Has to be an easier way to extract this information.
The first 3 chapters of my text book.
I have had great difficulty in getting Gowin's toolchain to synthesize simple counters, FIFO pointers, really any arithmetic at 100MHz.
Sometimes it will infer an alu, most the time it will not. This is a combination of my inexperience with verilog and IDE settings.
for example
always @( posedge clk ) begin
if( enable ) begin // when running
counter <= counter + 'd1;
if( counter >= reset_value ) begin
strobe_ff <= 1'b1;
end
end
if( !rst_n || strobe_ff ) begin // reset the counter on reset
counter <= 'd1;
strobe_ff <= 1'b0;
end
end
Fmax values are taken from the timing report, not the inaccurate synthesis report.
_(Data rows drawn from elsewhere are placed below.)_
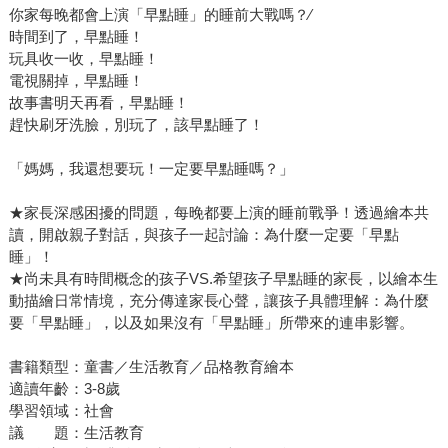
你家每晚都會上演「早點睡」的睡前大戰嗎？∕
時間到了，早點睡！
玩具收一收，早點睡！
電視關掉，早點睡！
故事書明天再看，早點睡！
趕快刷牙洗臉，別玩了，該早點睡了！
「媽媽，我還想要玩！一定要早點睡嗎？」
★家長深感困擾的問題，每晚都要上演的睡前戰爭！透過繪本共
讀，開啟親子對話，與孩子一起討論：為什麼一定要「早點
睡」！
★尚未具有時間概念的孩子VS.希望孩子早點睡的家長，以繪本生
動描繪日常情境，充分傳達家長心聲，讓孩子具體理解：為什麼
要「早點睡」，以及如果沒有「早點睡」所帶來的連串影響。
書籍類型：童書／生活教育／品格教育繪本
適讀年齡：3-8歲
學習領域：社會
議 題：生活教育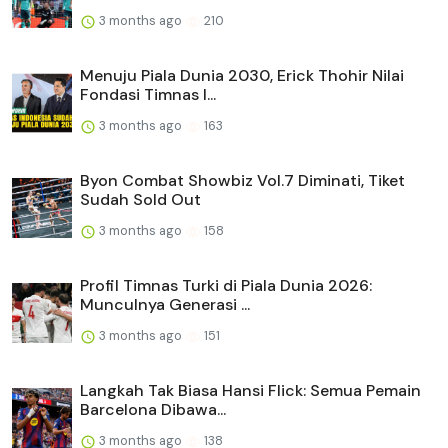
3 months ago
210
Menuju Piala Dunia 2030, Erick Thohir Nilai
Fondasi Timnas I...
3 months ago
163
Byon Combat Showbiz Vol.7 Diminati, Tiket
Sudah Sold Out
3 months ago
158
Profil Timnas Turki di Piala Dunia 2026:
Munculnya Generasi ...
3 months ago
151
Langkah Tak Biasa Hansi Flick: Semua Pemain
Barcelona Dibawa...
3 months ago
138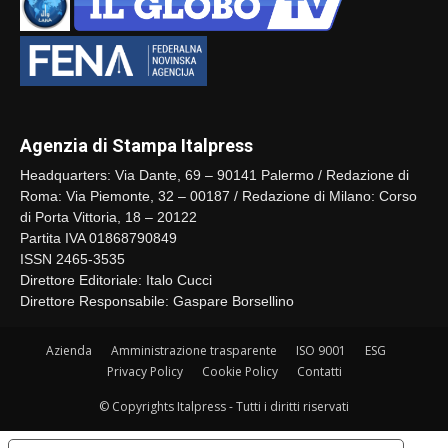
Agenzia di Stampa Italpress
Headquarters: Via Dante, 69 – 90141 Palermo / Redazione di
Roma: Via Piemonte, 32 – 00187 / Redazione di Milano: Corso
di Porta Vittoria, 18 – 20122
Partita IVA 01868790849
ISSN 2465-3535
Direttore Editoriale: Italo Cucci
Direttore Responsabile: Gaspare Borsellino
Azienda
Amministrazione trasparente
ISO 9001
ESG
Privacy Policy
Cookie Policy
Contatti
© Copyrights Italpress - Tutti i diritti riservati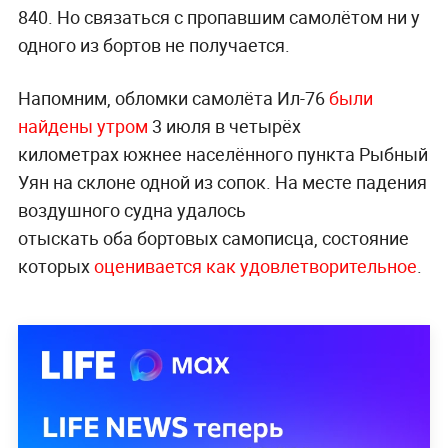
840. Но связаться с пропавшим самолётом ни у
одного из бортов не получается.
Напомним,
о
бломки самолёта Ил-76
были
найдены
утром
3 июля
в четырёх
километрах южнее населённого пункта Рыбный
Уян на склоне одной из сопок.
На месте падения
воздушного судна удалось
отыскать
оба бортовых самописца, состояние
которых
оценивается как удовлетворительное
.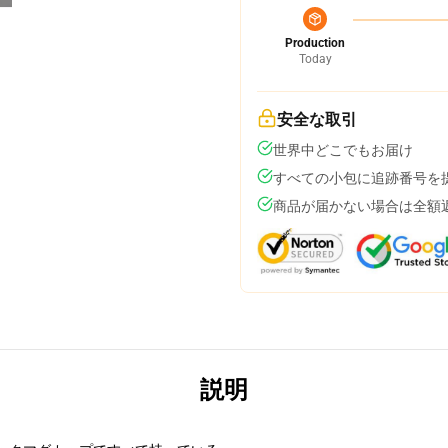
Production
Today
安全な取引
世界中どこでもお届け
すべての小包に追跡番号を
商品が届かない場合は全額
説明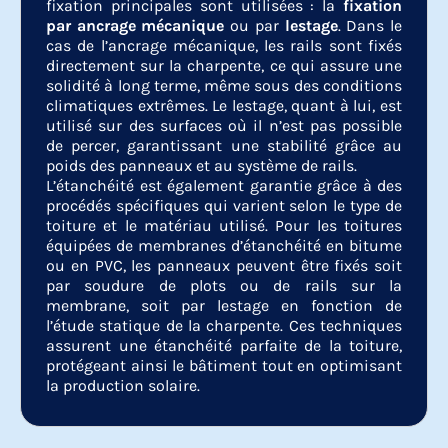
fixation principales sont utilisées : la
fixation
par ancrage mécanique
ou par
lestage
. Dans le
cas de l’ancrage mécanique, les rails sont fixés
directement sur la charpente, ce qui assure une
solidité à long terme, même sous des conditions
climatiques extrêmes. Le lestage, quant à lui, est
utilisé sur des surfaces où il n’est pas possible
de percer, garantissant une stabilité grâce au
poids des panneaux et au système de rails.
L’étanchéité est également garantie grâce à des
procédés spécifiques qui varient selon le type de
toiture et le matériau utilisé. Pour les toitures
équipées de membranes d’étanchéité en bitume
ou en PVC, les panneaux peuvent être fixés soit
par soudure de plots ou de rails sur la
membrane, soit par lestage en fonction de
l’étude statique de la charpente. Ces techniques
assurent une étanchéité parfaite de la toiture,
protégeant ainsi le bâtiment tout en optimisant
la production solaire.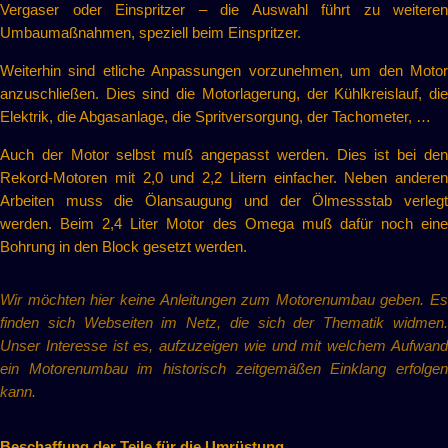
Vergaser oder Einspritzer – die Auswahl führt zu weiteren
Umbaumaßnahmen, speziell beim Einspritzer.
Weiterhin sind etliche Anpassungen vorzunehmen, um den Motor
anzuschließen. Dies sind die Motorlagerung, der Kühlkreislauf, die
Elektrik, die Abgasanlage, die Spritversorgung, der Tachometer, …
Auch der Motor selbst muß angepasst werden. Dies ist bei den
Rekord-Motoren mit 2,0 und 2,2 Litern einfacher. Neben anderen
Arbeiten muss die Ölansaugung und der Ölmessstab verlegt
werden. Beim 2,4 Liter Motor des Omega muß dafür noch eine
Bohrung in den Block gesetzt werden.
Wir möchten hier keine Anleitungen zum Motorenumbau geben. Es
finden sich Webseiten im Netz, die sich der Thematik widmen.
Unser Interesse ist es, aufzuzeigen wie und mit welchem Aufwand
ein Motorenumbau im historisch zeitgemäßen Einklang erfolgen
kann.
Beschaffung der Teile für die Umrüstung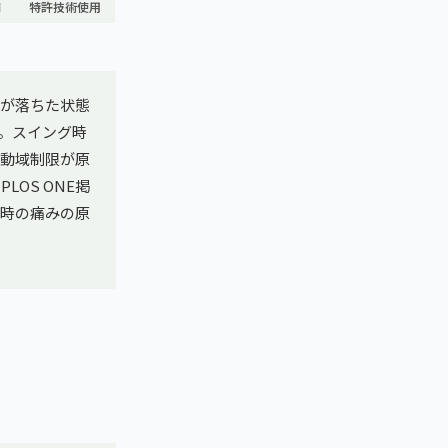
舗
特許技術使用
が落ちた状態
。スイング時
動域制限が原
OS ONE掲
フ時の痛みの原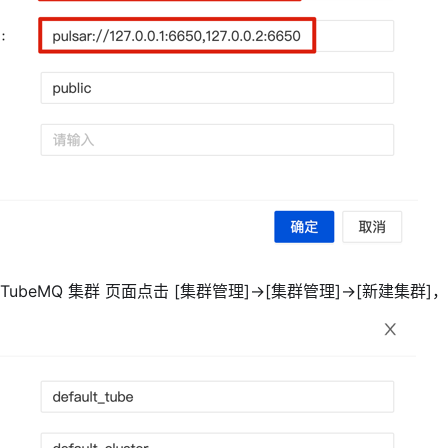
TubeMQ 集群 页面点击
[集群管理]
->
[集群管理]
->
[新建集群]
，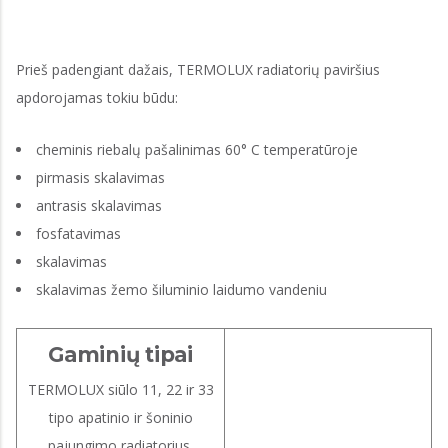
Prieš padengiant dažais, TERMOLUX radiatorių paviršius
apdorojamas tokiu būdu:
cheminis riebalų pašalinimas 60° C temperatūroje
pirmasis skalavimas
antrasis skalavimas
fosfatavimas
skalavimas
skalavimas žemo šiluminio laidumo vandeniu
Gaminių tipai
TERMOLUX siūlo 11, 22 ir 33
tipo apatinio ir šoninio
pajungimo radiatorius.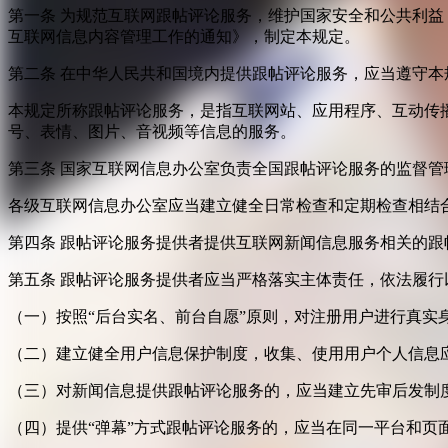
第一条 为规范互联网跟帖评论服务，维护国家安全和公共利
互联网信息内容管理工作的通知》，制定本规定。
第二条 在中华人民共和国境内提供跟帖评论服务，应当遵守本
本规定所称跟帖评论服务，是指互联网站、应用程序、互动传
号、表情、图片、音视频等信息的服务。
第三条 国家互联网信息办公室负责全国跟帖评论服务的监督
各级互联网信息办公室应当建立健全日常检查和定期检查相结
第四条 跟帖评论服务提供者提供互联网新闻信息服务相关的
第五条 跟帖评论服务提供者应当严格落实主体责任，依法履行
（一）按照“后台实名、前台自愿”原则，对注册用户进行真实
（二）建立健全用户信息保护制度，收集、使用用户个人信息
（三）对新闻信息提供跟帖评论服务的，应当建立先审后发制
（四）提供“弹幕”方式跟帖评论服务的，应当在同一平台和页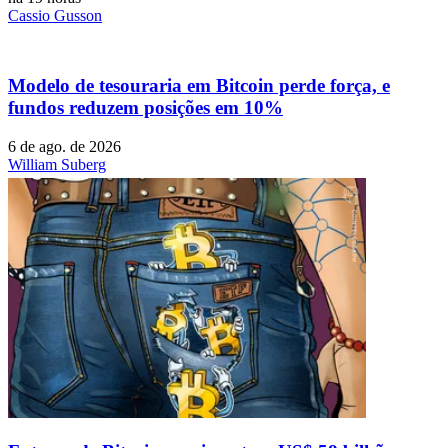
Cassio Gusson
Modelo de tesouraria em Bitcoin perde força, e
fundos reduzem posições em 10%
6 de ago. de 2026
William Suberg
counter is defined at being
reg unsigned [15:0] counter = 0;
The critical path here is 'counter <= counter + 'd1;'. because counter is set elsewhere(line #9), there is a mux in front of it, and I get a Fmax around 80~95MHz.
By swapping that line out for a declared alu, Fmax reaches between 150~175MHz.
when I remove the reset and allowing a free running counter, (removing the MUX) FMax increases,
using 'CIN' as an enable port removed another level of logic.
And adding additional registers, to calculate and store the reset value. I get an FMax at 197.8Mhz.
I'm so close to 200 I can almost touch it.
By studying the 'Floor planner' or placement constraints editor, the ALU_CHAIN is broken up across multiple slices. But these slices are not adjacent to one another. Im hoping a few constraints will fix the issue and get me past the 200 mark. (future me here, so the synthesis and PNR tools have settings, that are by default, set for area, not speed. changing these now infers an alu for everything, tightly packed and fast. Still not 200mhz yet.).SoC SDRAM runs at 208mhz, thats my goal. Their protected IP HSFIFO builds at speeds approaching 250mhz, So I know it is doable.